Common mistakes and how to self-check
- Skipping normalization: Self-check: compute average vector norm; if not ~1, L2-normalize and re-run.
- Using Euclidean on unnormalized embeddings: Self-check: compare cosine vs Euclidean silhouette; pick the better one after normalization.
- Forcing K when K is unknown: Self-check: try density-based methods; compare cluster size histograms.
- Ignoring outliers: Self-check: measure % of points far from centroids; review samples.
- No manual validation: Self-check: visually inspect at least 20 clusters; flag inconsistent ones.
- Over-reducing dimensions: Self-check: after PCA, verify that nearest neighbors remain mostly unchanged on a validation subset.
Who this is for
- Computer Vision Engineers organizing large unlabeled image sets.
- ML practitioners building retrieval, deduplication, or semi-supervised pipelines.
Prerequisites
- Basic understanding of embeddings and distance metrics.
- Ability to run inference to compute image embeddings.
- Familiarity with at least one clustering algorithm.
Learning path
- Compute and normalize embeddings for a small image set (500–2,000 images).
- Run PCA and compare clustering metrics before/after.
- Try k-means vs HDBSCAN; compare cluster size distributions and manual samples.

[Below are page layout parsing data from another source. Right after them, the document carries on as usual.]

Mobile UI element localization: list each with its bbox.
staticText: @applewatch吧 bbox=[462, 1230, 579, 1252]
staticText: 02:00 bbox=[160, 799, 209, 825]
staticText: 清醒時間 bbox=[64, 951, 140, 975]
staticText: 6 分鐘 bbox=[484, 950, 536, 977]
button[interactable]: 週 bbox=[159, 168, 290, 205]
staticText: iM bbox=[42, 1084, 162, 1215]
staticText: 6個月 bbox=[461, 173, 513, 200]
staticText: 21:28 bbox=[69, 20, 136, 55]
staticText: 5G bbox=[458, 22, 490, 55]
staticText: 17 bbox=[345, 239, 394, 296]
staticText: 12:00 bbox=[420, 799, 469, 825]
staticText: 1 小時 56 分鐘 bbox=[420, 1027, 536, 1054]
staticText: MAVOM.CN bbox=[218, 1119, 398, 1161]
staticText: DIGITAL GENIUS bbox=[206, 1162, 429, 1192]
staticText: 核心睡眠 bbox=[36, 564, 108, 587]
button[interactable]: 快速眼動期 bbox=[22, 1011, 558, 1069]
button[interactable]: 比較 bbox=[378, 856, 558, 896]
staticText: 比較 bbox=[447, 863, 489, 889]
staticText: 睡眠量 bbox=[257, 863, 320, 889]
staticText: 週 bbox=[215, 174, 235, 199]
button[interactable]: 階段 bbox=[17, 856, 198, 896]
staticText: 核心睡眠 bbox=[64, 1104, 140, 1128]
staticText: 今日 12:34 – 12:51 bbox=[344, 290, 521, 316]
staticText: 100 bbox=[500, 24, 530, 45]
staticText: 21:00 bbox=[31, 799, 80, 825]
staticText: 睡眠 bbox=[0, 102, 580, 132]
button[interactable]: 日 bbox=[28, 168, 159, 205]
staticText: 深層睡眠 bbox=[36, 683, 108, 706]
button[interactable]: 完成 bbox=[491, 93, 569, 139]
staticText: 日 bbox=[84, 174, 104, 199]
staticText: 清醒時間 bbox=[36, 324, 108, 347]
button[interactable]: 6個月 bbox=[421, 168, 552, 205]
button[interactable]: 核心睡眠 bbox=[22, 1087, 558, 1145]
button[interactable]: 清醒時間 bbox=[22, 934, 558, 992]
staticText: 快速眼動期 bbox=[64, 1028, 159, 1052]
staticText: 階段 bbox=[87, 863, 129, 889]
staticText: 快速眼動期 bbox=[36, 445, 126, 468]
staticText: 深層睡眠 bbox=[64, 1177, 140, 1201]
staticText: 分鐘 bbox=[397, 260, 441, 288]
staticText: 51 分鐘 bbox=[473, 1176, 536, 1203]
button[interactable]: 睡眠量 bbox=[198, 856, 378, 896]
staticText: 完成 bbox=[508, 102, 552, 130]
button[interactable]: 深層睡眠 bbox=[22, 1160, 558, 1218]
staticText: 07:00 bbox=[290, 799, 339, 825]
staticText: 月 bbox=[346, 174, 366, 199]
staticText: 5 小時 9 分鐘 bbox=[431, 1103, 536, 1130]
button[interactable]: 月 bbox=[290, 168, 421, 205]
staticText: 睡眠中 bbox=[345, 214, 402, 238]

- Design a simple UI (even a notebook grid) to view cluster thumbnails and annotate merges/splits.
Practical projects
- Visual Deduplicator: Cluster product images, mark clusters with near-duplicate pairs, export a CSV of suggested merges.
- Species Discovery: Cluster wildlife photos, tag noise, and create a shortlist of candidate species clusters for expert review.

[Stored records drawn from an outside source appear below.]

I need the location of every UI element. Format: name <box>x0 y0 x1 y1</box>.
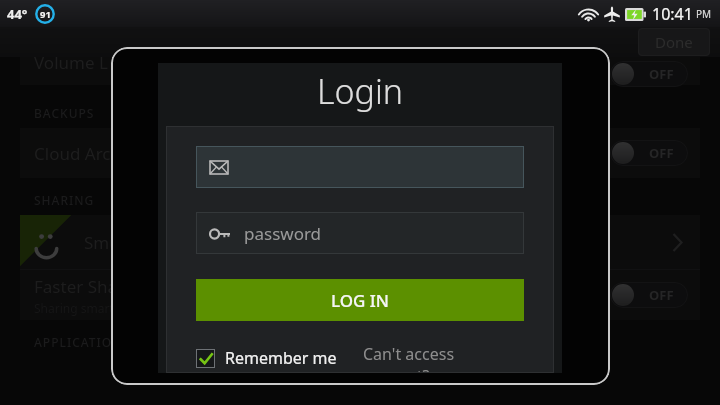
staticText: password <box>244 222 322 245</box>
button[interactable]: Remember me <box>196 347 337 369</box>
staticText: 91 <box>40 8 51 21</box>
button[interactable]: Volume L <box>20 57 700 85</box>
button[interactable]: Cloud Archive <box>20 128 700 178</box>
staticText: Remember me <box>225 347 337 369</box>
staticText: Can't access account? <box>363 343 524 373</box>
staticText: LOG IN <box>331 289 390 312</box>
staticText: Login <box>158 68 562 114</box>
staticText: PM <box>696 7 712 21</box>
button[interactable]: Toggle off <box>610 140 688 166</box>
staticText: Sharing smarter, not harder <box>34 300 190 316</box>
staticText: SHARING <box>34 192 95 208</box>
button[interactable]: SmugMug <box>20 215 700 269</box>
button[interactable]: Can't access account? <box>363 343 524 373</box>
staticText: Volume L <box>34 51 108 74</box>
staticText: SmugMug <box>84 231 167 254</box>
button[interactable]: Toggle off <box>610 61 688 87</box>
staticText: APPLICATION <box>34 334 123 350</box>
staticText: Done <box>655 32 693 52</box>
staticText: OFF <box>649 65 674 83</box>
button[interactable]: password <box>196 212 524 254</box>
button[interactable]: Toggle off <box>610 282 688 308</box>
button[interactable]: LOG IN <box>196 279 524 321</box>
button[interactable]: Done <box>638 28 710 56</box>
staticText: Cloud Archive <box>34 142 144 165</box>
staticText: 44° <box>7 5 28 23</box>
button[interactable]: Faster Sharing <box>20 270 700 320</box>
staticText: OFF <box>649 286 674 304</box>
button[interactable] <box>196 146 524 188</box>
staticText: OFF <box>649 144 674 162</box>
staticText: BACKUPS <box>34 105 95 121</box>
staticText: 10:41 <box>652 3 693 25</box>
staticText: Faster Sharing <box>34 275 150 298</box>
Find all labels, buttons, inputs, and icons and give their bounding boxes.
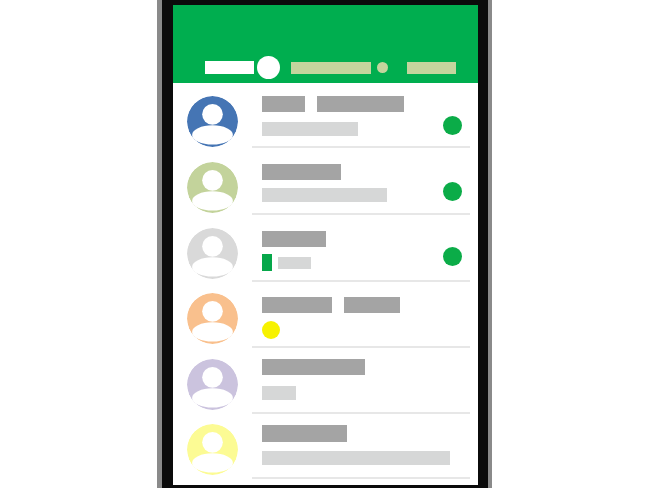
- button[interactable]: [173, 346, 478, 413]
- other: Unread messages: [443, 116, 462, 135]
- button[interactable]: More options: [377, 62, 388, 73]
- button[interactable]: Camera: [257, 56, 280, 79]
- other: Chats top app bar: [173, 5, 478, 83]
- button[interactable]: Unread messages: [173, 215, 478, 281]
- button[interactable]: [173, 411, 478, 478]
- button[interactable]: Unread messages: [173, 83, 478, 147]
- button[interactable]: Unread messages: [173, 149, 478, 214]
- other: Unread messages: [443, 182, 462, 201]
- other: Unread messages: [443, 247, 462, 266]
- button[interactable]: [173, 280, 478, 347]
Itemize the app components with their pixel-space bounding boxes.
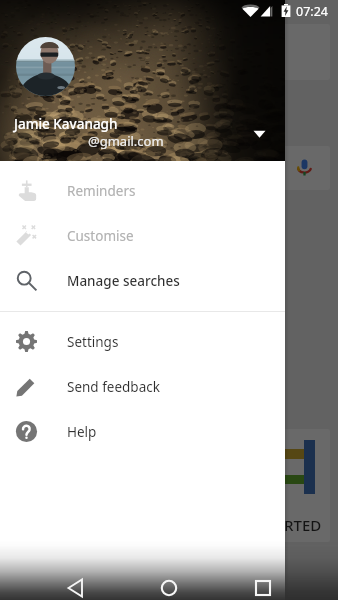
button[interactable]: Back: [56, 568, 96, 600]
button[interactable]: Manage searches: [0, 258, 285, 303]
button[interactable]: Recent apps: [243, 568, 283, 600]
button[interactable]: Reminders: [0, 168, 285, 213]
staticText: Help: [67, 423, 97, 441]
staticText: 07:24: [296, 3, 328, 20]
staticText: Customise: [67, 227, 134, 245]
button[interactable]: Help: [0, 409, 285, 454]
staticText: Manage searches: [67, 272, 180, 290]
staticText: Send feedback: [67, 378, 160, 396]
button[interactable]: Home: [149, 568, 189, 600]
staticText: Settings: [67, 333, 119, 351]
staticText: Reminders: [67, 182, 136, 200]
button[interactable]: Settings: [0, 319, 285, 364]
button[interactable]: Expand account list: [240, 116, 279, 155]
staticText: @gmail.com: [88, 132, 164, 150]
staticText: GET STARTED: [227, 515, 322, 535]
button[interactable]: Customise: [0, 213, 285, 258]
staticText: Jamie Kavanagh: [14, 115, 118, 133]
button[interactable]: Send feedback: [0, 364, 285, 409]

- Event Photo Grouper: Cluster faces by identity with a distance threshold; build a small viewer to browse groups.
Next steps
- Integrate clustering into your data curation workflow (cleaning, dedup, semi-labeling).
- Track metrics over time as new images arrive; schedule periodic re-clustering or incremental assignment.
- Connect cluster labels to downstream training to boost supervised models.
Mini challenge
You have 50,000 normalized embeddings with mixed densities. Design a three-pass pipeline that first removes extreme outliers, then finds stable cores, then assigns leftovers to the nearest cluster if within a threshold. Write the steps and key parameters you would start with.